Never ones to let any excuse for bickering escape them, Italy’s politicians are quarrelling away over the details of the electoral reform. Smaller parties think they may become a thing of the past, the 5 Star Movement is convinced the reforms are being designed to keep the movement out of parliament, and a group of left-wing jurists is convinced the Renzi electoral reform will lead to a law just as undemocratic and unconstitutional as the one it has to replace. Yes, Italy must pass an electoral reform law otherwise the nation cannot hold elections – or that is more or less what Italy’s highest court stated when it condemned the current Berlusconi-government concocted version.
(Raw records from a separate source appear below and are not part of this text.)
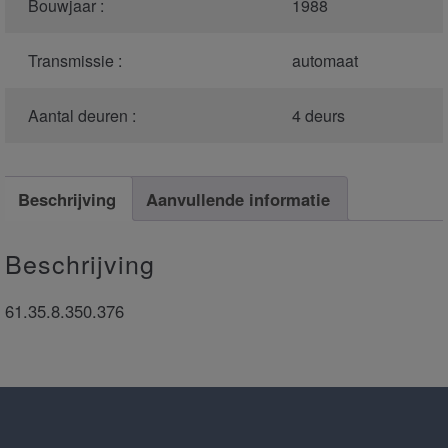
Bouwjaar :
1988
Transmissie :
automaat
Aantal deuren :
4 deurs
Beschrijving
Aanvullende informatie
Beschrijving
61.35.8.350.376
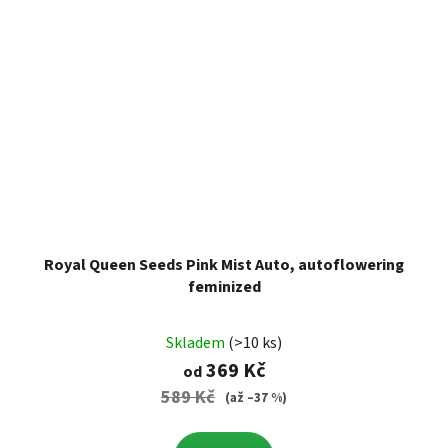
Royal Queen Seeds Pink Mist Auto, autoflowering
feminized
Skladem
(>10 ks)
369 Kč
od
589 Kč
(až –37 %)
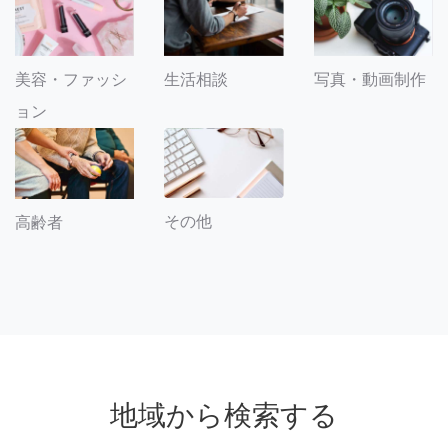
美容・ファッシ
生活相談
写真・動画制作
ョン
その他
高齢者
地域から検索する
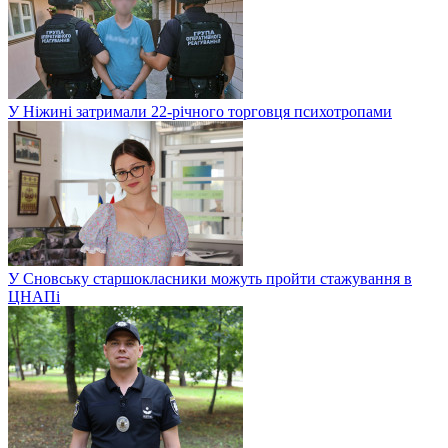
У Ніжині затримали 22-річного торговця психотропами
У Сновську старшокласники можуть пройти стажування в
ЦНАПі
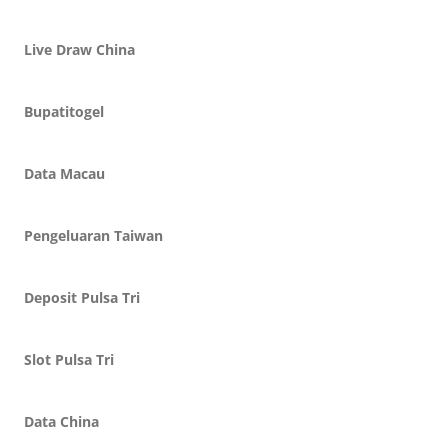
Live Draw China
Bupatitogel
Data Macau
Pengeluaran Taiwan
Deposit Pulsa Tri
Slot Pulsa Tri
Data China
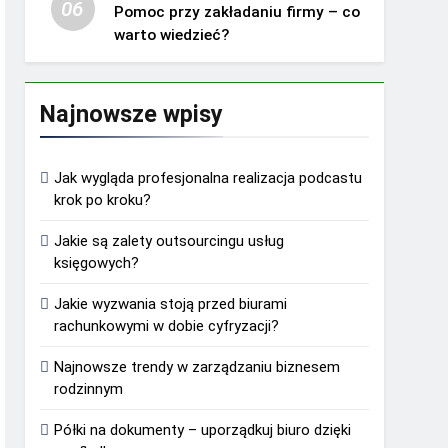
06
Pomoc przy zakładaniu firmy – co
warto wiedzieć?
Najnowsze wpisy
Jak wygląda profesjonalna realizacja podcastu
krok po kroku?
Jakie są zalety outsourcingu usług
księgowych?
Jakie wyzwania stoją przed biurami
rachunkowymi w dobie cyfryzacji?
Najnowsze trendy w zarządzaniu biznesem
rodzinnym
Półki na dokumenty – uporządkuj biuro dzięki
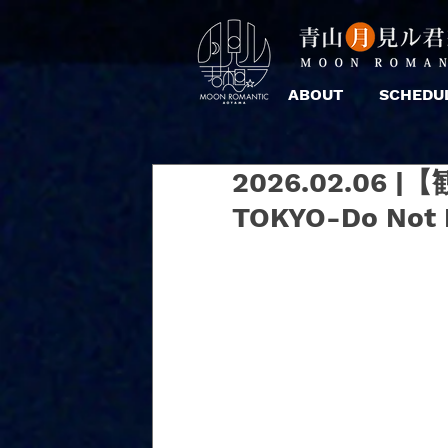
ABOUT
SCHEDU
2026.02.06 |【
TOKYO-Do Not D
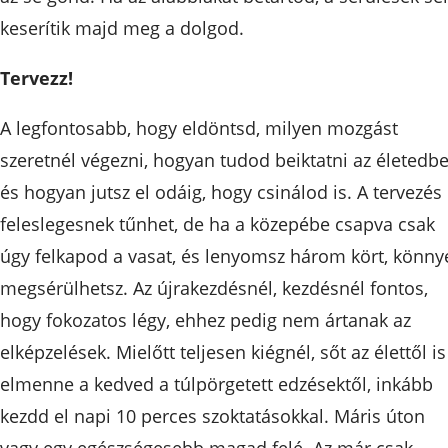
keserítik majd meg a dolgod.
Tervezz!
A legfontosabb, hogy eldöntsd, milyen mozgást
szeretnél végezni, hogyan tudod beiktatni az életedbe
és hogyan jutsz el odáig, hogy csinálod is. A tervezés
feleslegesnek tűnhet, de ha a közepébe csapva csak
úgy felkapod a vasat, és lenyomsz három kört, könny
megsérülhetsz. Az újrakezdésnél, kezdésnél fontos,
hogy fokozatos légy, ehhez pedig nem ártanak az
elképzelések. Mielőtt teljesen kiégnél, sőt az élettől is
elmenne a kedved a túlpörgetett edzésektől, inkább
kezdd el napi 10 perces szoktatásokkal. Máris úton
vagy egy egészségesebb magad felé. Az már csak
Silvio Berlusconi, meanwhile, seems to be one of the few personalties in the star studded world of Italian politics who is not complaining about the Renzi electoral reform. Indeed, Berlusconi is convinced his reborn Forza Italia party will win Italy’s 2014 elections. The small matter that nobody has yet called elections is not worrying Mr Berlusconi! But, there’s a strong chance that elections will be called this year – as Berlusconi is clearly aware.
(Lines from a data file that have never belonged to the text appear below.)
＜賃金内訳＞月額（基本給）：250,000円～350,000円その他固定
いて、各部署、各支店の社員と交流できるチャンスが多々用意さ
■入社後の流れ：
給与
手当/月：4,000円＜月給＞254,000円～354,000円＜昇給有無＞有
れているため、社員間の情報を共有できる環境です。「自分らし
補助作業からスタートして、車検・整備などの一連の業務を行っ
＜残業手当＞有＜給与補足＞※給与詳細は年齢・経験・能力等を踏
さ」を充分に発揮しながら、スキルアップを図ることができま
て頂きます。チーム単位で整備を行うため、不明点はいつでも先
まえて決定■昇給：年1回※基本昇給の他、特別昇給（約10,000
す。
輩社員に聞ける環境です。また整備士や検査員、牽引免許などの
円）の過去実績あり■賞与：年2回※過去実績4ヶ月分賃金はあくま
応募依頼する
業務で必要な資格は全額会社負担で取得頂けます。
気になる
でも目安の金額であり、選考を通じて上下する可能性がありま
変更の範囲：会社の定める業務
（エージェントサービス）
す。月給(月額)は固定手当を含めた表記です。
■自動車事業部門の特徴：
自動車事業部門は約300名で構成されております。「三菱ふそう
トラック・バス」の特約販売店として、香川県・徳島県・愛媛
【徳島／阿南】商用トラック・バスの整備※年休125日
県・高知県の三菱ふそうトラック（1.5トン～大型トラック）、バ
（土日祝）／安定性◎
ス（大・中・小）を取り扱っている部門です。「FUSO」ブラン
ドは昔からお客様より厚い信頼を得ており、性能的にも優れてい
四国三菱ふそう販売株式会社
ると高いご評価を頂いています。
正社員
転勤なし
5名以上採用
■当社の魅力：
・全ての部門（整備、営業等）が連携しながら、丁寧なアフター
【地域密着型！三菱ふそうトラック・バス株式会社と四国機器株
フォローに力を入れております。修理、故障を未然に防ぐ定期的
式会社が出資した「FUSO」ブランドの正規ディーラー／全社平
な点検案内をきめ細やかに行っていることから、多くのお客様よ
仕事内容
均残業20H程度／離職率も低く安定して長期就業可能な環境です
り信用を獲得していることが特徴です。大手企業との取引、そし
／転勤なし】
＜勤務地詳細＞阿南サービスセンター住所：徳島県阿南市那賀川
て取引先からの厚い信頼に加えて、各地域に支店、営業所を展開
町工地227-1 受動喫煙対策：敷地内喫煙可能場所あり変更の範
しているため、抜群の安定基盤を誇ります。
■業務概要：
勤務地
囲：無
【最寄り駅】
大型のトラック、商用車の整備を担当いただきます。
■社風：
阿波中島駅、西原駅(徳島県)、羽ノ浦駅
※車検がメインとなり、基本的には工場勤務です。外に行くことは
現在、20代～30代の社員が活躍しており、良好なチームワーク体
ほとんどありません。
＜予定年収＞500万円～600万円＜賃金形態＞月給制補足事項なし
What’s All the Electoral Reform Bickering About?
One side of Renzi’s own PD party wants preference votes, and electoral lists which are not fixed. The worry is that election candidates will end up, as is common in Italy, being chosen by party bigwigs and not by the population. Italy’s blocked electoral lists generally lead to the personal favourites of party leaders ending up in Italy’s parliament. Competence and integrity tend to come a long way down the list of ‘must have qualities’ for elected representatives in the Boot – and this has more or less always been the case. In part, this situation explains why Italy tends to spin round going nowhere especially in grim economic times.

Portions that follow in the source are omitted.